IBM’s 2025 report found that breaches involving data stored across multiple environments (public cloud, private cloud, on-premises) averaged $5.05 million in cost and 276 days to contain. For organizations running Oracle databases in hybrid environments, TDE is not optional. It’s the layer that protects you when everything else has already failed.

Step 6: Secure Network Connections with TLS

Encrypting data at rest (Step 5) protects the storage layer. Encrypting data in transit protects the network layer. Both are necessary.

Oracle Net Services can be configured to use Transport Layer Security (TLS) for all connections between clients, application servers, and databases. Without TLS, database credentials and query results travel across the network in cleartext, which makes them vulnerable to interception through network sniffing, man-in-the-middle attacks, or compromised network equipment.

This is particularly important in cloud and hybrid environments where network paths cross shared infrastructure. Configuring TLS for Oracle database connections closes a vector that attackers routinely use for lateral movement once they’ve gained initial access to a network.

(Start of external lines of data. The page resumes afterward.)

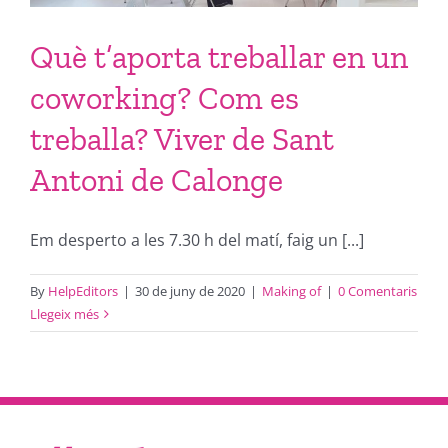
Què t’aporta treballar en un
coworking? Com es
treballa? Viver de Sant
Antoni de Calonge
Em desperto a les 7.30 h del matí, faig un [...]
By
HelpEditors
|
30 de juny de 2020
|
Making of
|
0 Comentaris
Llegeix més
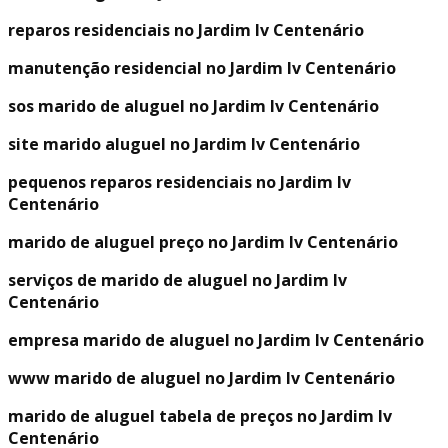
reparos residenciais no Jardim Iv Centenário
manutenção residencial no Jardim Iv Centenário
sos marido de aluguel no Jardim Iv Centenário
site marido aluguel no Jardim Iv Centenário
pequenos reparos residenciais no Jardim Iv
Centenário
marido de aluguel preço no Jardim Iv Centenário
serviços de marido de aluguel no Jardim Iv
Centenário
empresa marido de aluguel no Jardim Iv Centenário
www marido de aluguel no Jardim Iv Centenário
marido de aluguel tabela de preços no Jardim Iv
Centenário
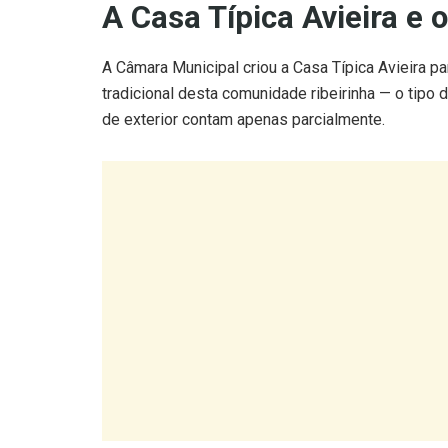
A Câmara Municipal criou a Casa Típica Avieira pa
tradicional desta comunidade ribeirinha — o tip
de exterior contam apenas parcialmente.
O museu “Escaroupim e o Rio” preserva a memória
história da aldeia e o trabalho de conservação q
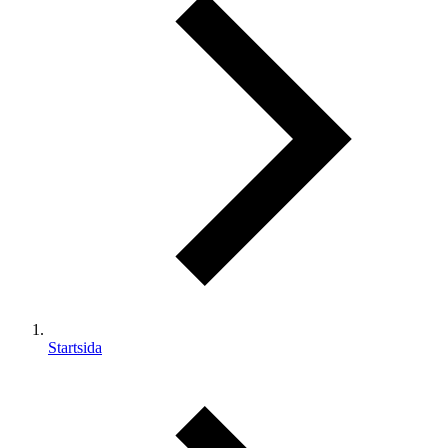
Startsida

Step 7: Enable Unified Auditing

You can’t detect what you’re not monitoring. Unified auditing in Oracle Database consolidates audit records from multiple sources into a single, queryable audit trail, covering privileged user actions, schema changes, data access, failed login attempts, and policy violations.

The value of centralized auditing goes beyond individual event detection. When audit data is aggregated and reviewed over time, patterns emerge that individual session-level monitoring would miss: a privileged account accessing data outside normal hours, a series of failed login attempts followed by a successful one from a different IP, or a gradual escalation of privileges across multiple accounts.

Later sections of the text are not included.